Friday, July 21, 2017

07212017 - Portage Mayor James Snyder trying to scam the city of Portage for attorney fees - AGAIN?


Are you frickin kidding me??!! Federally indicted Portage Mayor James Snyder is once again trying to get the city to pay his attorney fees? Sounds like a repeat of his September 2016 scam, when Snyder had the Utility Board issue over $90,000 in checks to the attorneys who represented him during the FBI investigation.






Payment of legal fees questioned in Portage
Chicago Tribune
July 21, 2017
http://www.chicagotribune.com/suburbs/post-tribune/news/ct-ptb-portage-legal-expenses-st-0723-20170722-story.html

Portage residents and businesses may have to pay nearly $20,000 in legal fees to a Chicago-based law firm Mayor James Snyder and the former utility services board hired during the mayor's battles with the City Council last February, officials said.

Earlier this month, the council, which replaced the seven-member utility services board in early March, declined to pay — for now — a $19,651 bill from Faegre Baker Daniels. The board approved the rest of the claims for June, from office toilet paper to field uniforms, as long as the law firm's tab was removed.

According to a detailed invoice from Faegre Baker Daniels, the $19,651 bill is based on multiple attorneys working 41.5 hours between Feb. 5 and Feb. 23, for an average rate of about $473.50 an hour. The invoice provided to the Post-Tribune does not include detailed descriptions of the work provided.

In early February, Faegre Baker Daniels wrote a two-page letter to the council claiming the council's attempts to stop paying Snyder's salary as head of the utility services board was illegal. In late February and early March, the council backed down from ordinances stripping Snyder of his pay, but the council then replaced the sitting board with city council members.

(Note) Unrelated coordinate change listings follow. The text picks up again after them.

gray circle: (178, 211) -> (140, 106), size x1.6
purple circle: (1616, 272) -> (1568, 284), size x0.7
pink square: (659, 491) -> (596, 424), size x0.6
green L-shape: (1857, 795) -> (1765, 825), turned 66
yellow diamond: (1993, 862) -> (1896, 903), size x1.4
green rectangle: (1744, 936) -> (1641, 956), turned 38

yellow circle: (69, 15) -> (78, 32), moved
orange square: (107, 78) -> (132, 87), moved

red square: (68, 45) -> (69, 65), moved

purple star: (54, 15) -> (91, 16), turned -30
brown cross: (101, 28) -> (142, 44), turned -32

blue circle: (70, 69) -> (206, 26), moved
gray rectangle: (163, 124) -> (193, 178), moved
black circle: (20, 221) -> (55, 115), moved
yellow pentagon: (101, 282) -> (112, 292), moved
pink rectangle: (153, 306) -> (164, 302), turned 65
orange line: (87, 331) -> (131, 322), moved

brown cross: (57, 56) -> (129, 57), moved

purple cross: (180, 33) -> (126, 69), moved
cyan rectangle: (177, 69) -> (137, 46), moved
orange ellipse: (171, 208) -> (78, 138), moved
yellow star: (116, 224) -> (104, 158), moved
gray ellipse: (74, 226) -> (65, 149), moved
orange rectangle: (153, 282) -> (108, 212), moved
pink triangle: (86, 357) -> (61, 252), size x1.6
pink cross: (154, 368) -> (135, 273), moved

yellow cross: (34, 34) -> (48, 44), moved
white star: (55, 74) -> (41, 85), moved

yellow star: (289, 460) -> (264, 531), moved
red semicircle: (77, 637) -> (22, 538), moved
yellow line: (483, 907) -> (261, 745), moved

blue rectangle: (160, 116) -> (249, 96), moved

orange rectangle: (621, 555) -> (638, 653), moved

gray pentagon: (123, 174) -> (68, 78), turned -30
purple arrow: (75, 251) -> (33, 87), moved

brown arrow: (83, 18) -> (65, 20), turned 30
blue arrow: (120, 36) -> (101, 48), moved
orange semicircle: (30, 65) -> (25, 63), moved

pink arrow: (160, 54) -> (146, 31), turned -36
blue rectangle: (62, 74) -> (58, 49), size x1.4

Balking at making the payment, however, doesn't mean residents and businesses who pay for sewage service won't have to pay up at some time, council members and attorney Ken Elwood said.

"I'm going to indicate when you engage the services of an attorney, you don't necessarily have control over the cost and where they go with it," Elwood said Friday. "It's a moving target. It can get expensive if the person who hired them is not managing (the expenses)."

Elwood represents both the council and the utility services board in the city.

The former board, under direction from Snyder and made mostly of his appointments, voted on Feb. 8 to hire Faegre Baker Daniels to stop the council from stripping Snyder of his $30,000 salary, but the law firm's invoice indicates the firm began work on the case Feb. 5.

The $19,651 in fees riled some council members.

"I don't think the (former) board should've hired a law firm to go out and investigate this for them," said Councilman Collin Czilli. "They had an attorney they were paying that could've done the work.

"I don't think we should (pay), but, if we're ordered to pay (Faegre Baker Daniels' legal fees) by a court of if legal counsel advises it, then we may have to pay for it."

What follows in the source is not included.